Oh, I'm sorry -- I clicked through to the body of your question without reading the heading that closely. At any rate, many types of chemo have a suggested waiting period before having children. You will have plenty of time to figure out how his illness is going and how you feel about things before then.
posted by yohko at 1:50 AM on March 5, 2011


There is hope.

My girlfriend went through chemo while being treated for aplastic anemia last summer. We're both mid-20s. The good news is that the chemo and subsequent treatment worked. Her counts are up and her life is basically back to normal, apart from some daily meds. Even then, she's tapering them with encouraging results.

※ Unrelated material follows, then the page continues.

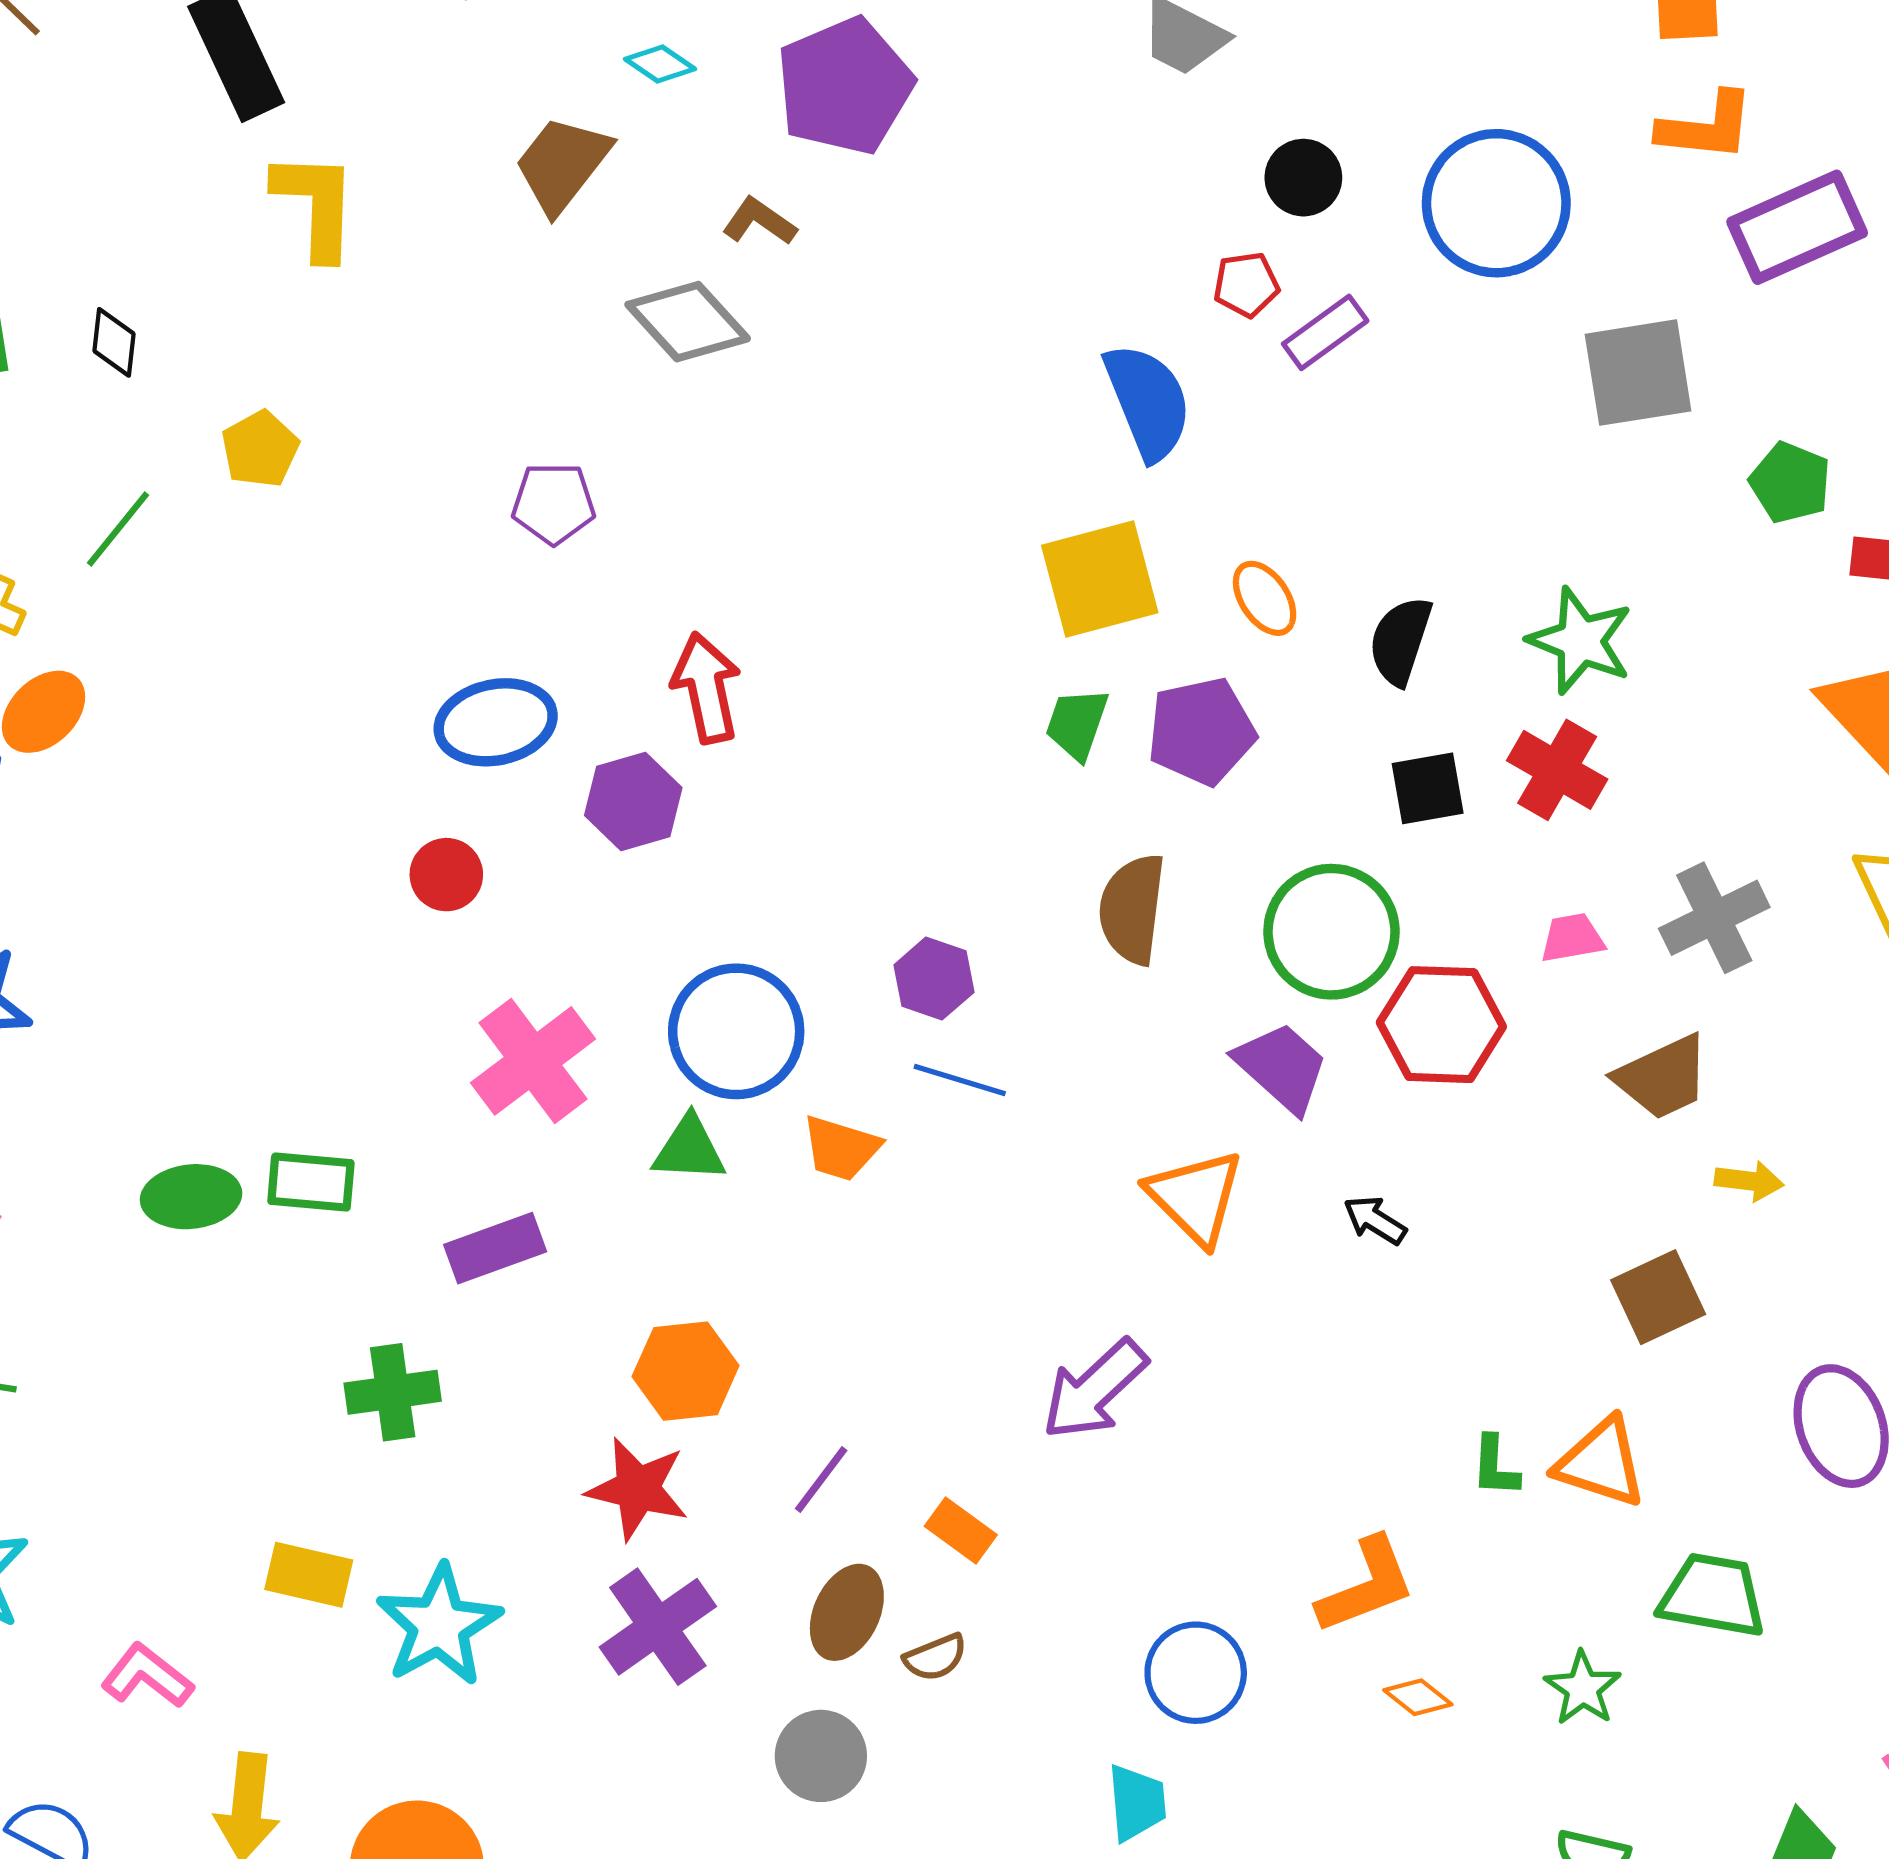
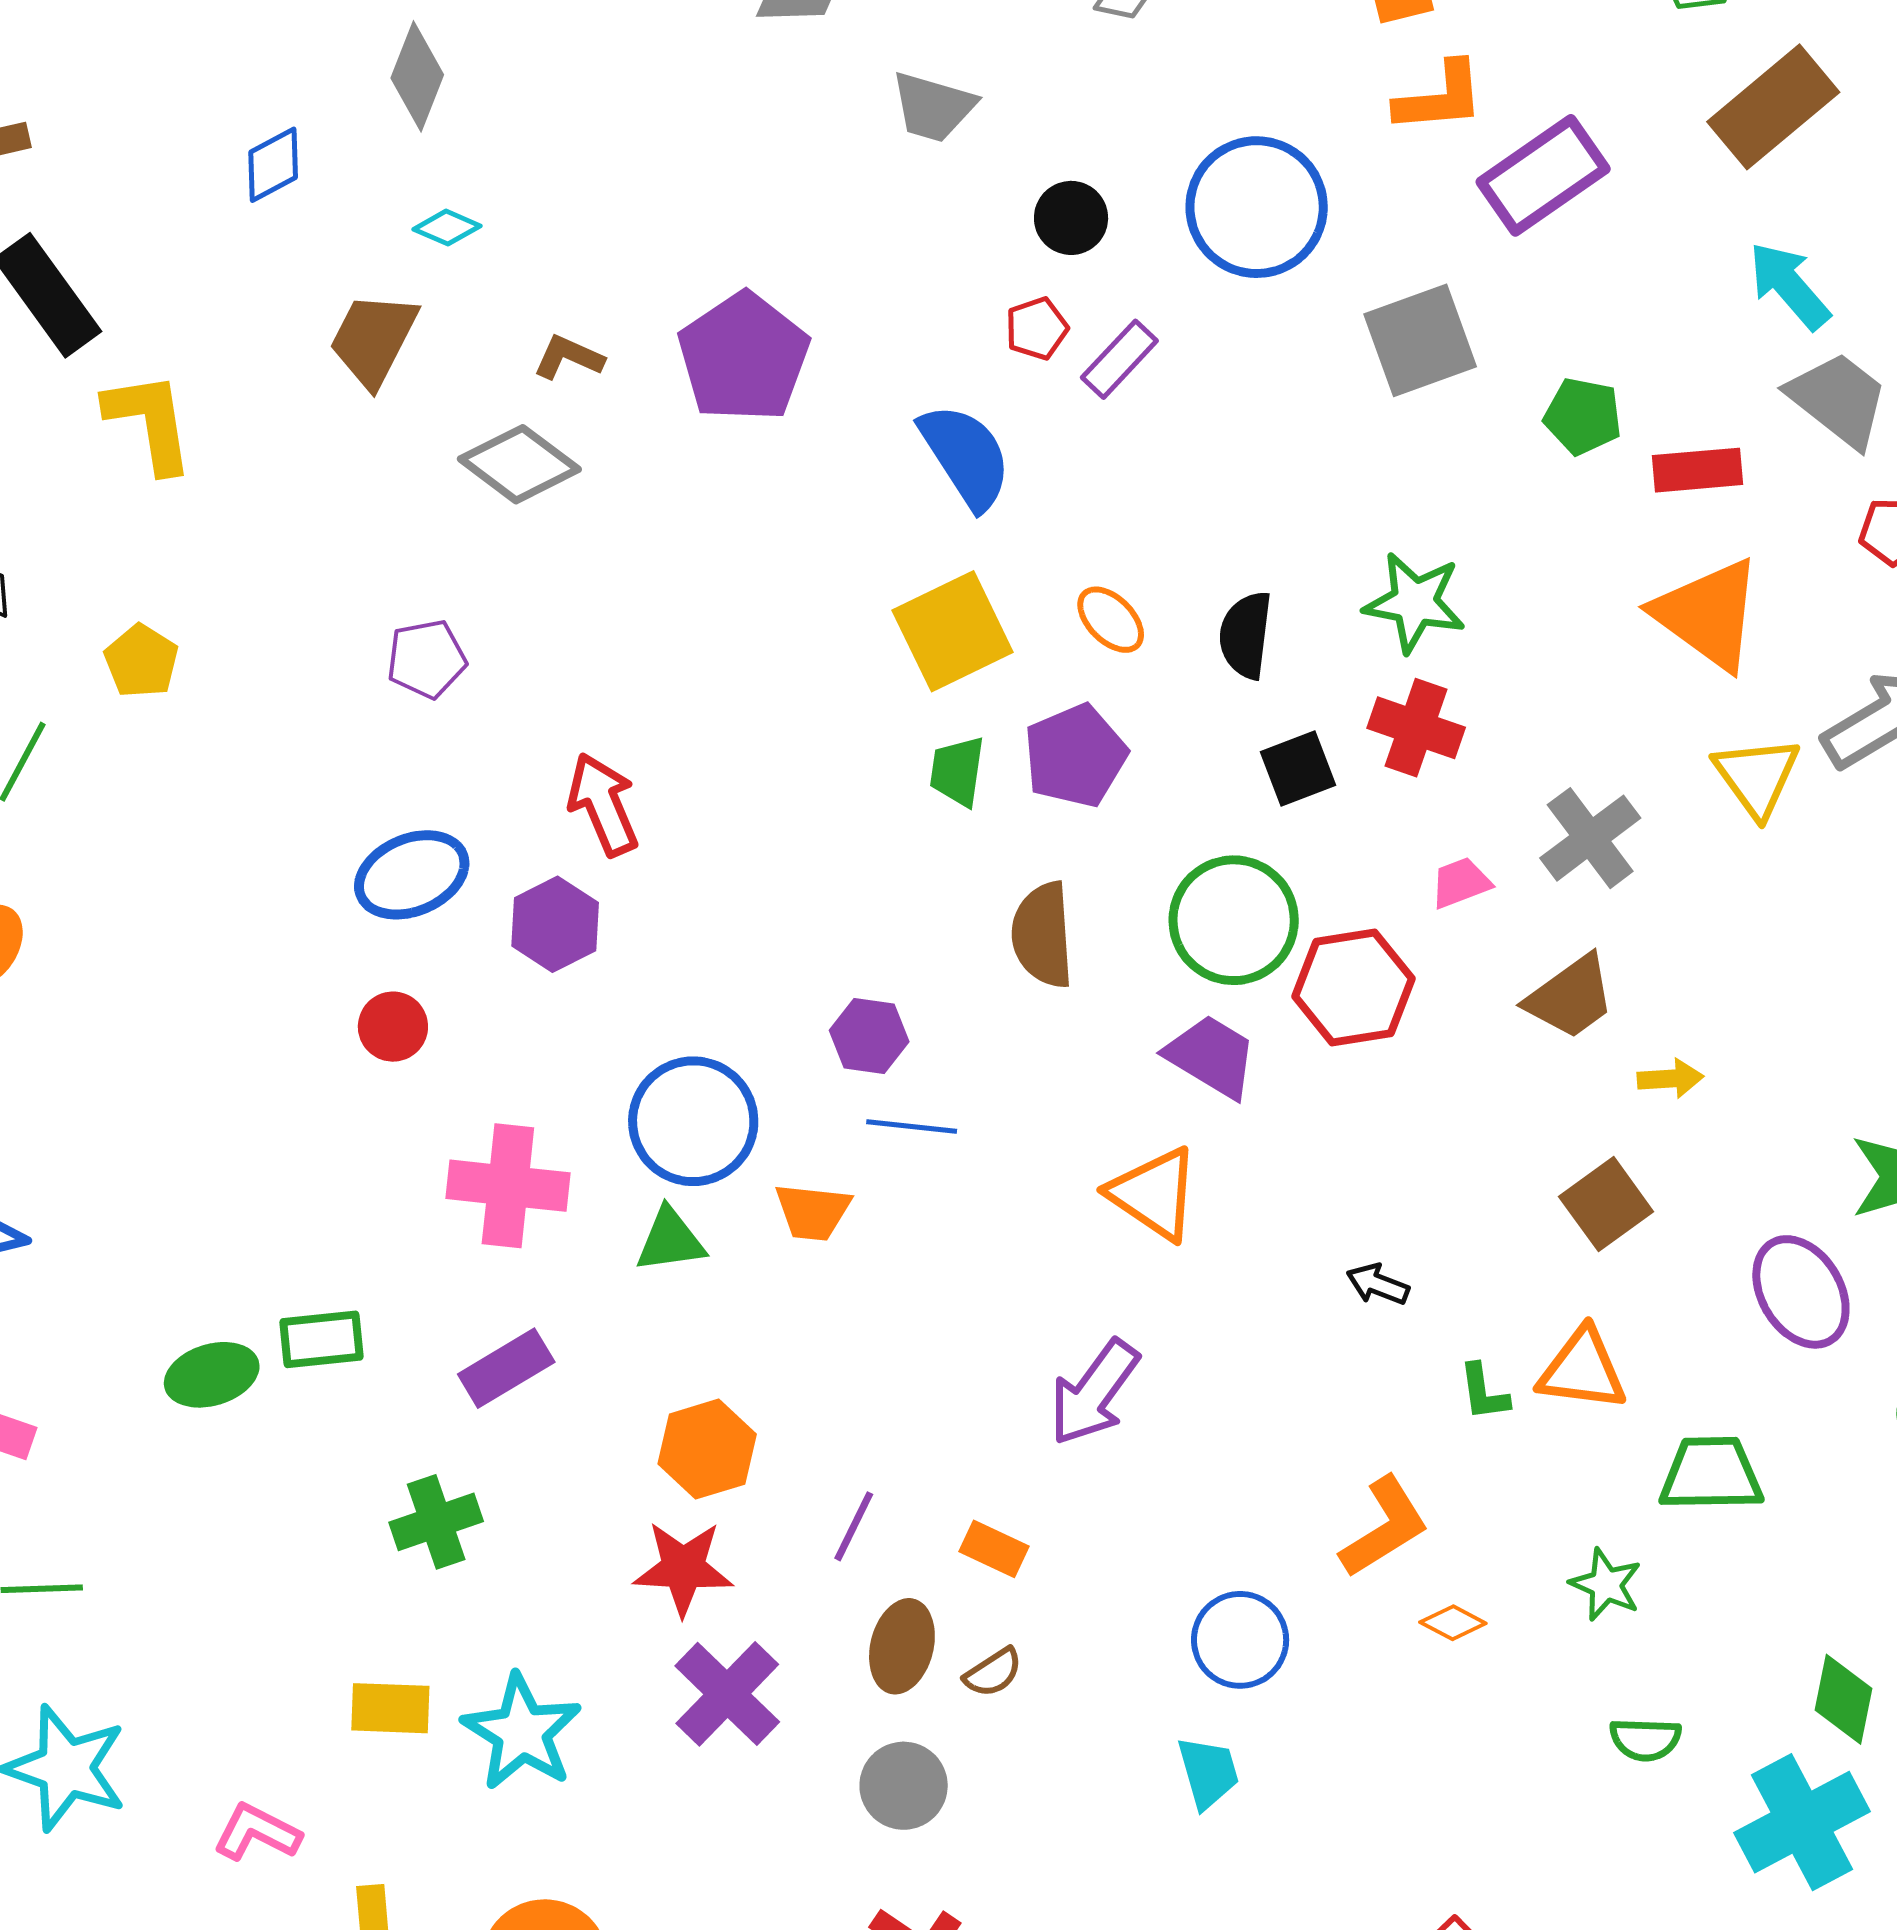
purple pentagon: (845, 86) -> (744, 357), moved
pink cross: (533, 1061) -> (508, 1186), turned -36
black arrow: (1375, 1220) -> (1378, 1284), moved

1. I worked it out with my boss so I could have some schedule flexibility to stay overnight with her in the hospital. It was important to her to have me nearby, to know that we were in it together. I made these arrangements on my own, not at her request.

2. I found it helpful to focus on the positive. Despite the rarity of the illness, they had a name for it (i.e. it wasn't a House-plot worthy mystery) and they had treatments and data on the effectiveness of treatments. I suppose it also helped that the internet was not flooded with misinformation, unlike say lower back pain.

I'm going to e-mail your throwaway if you want to continue the discussion.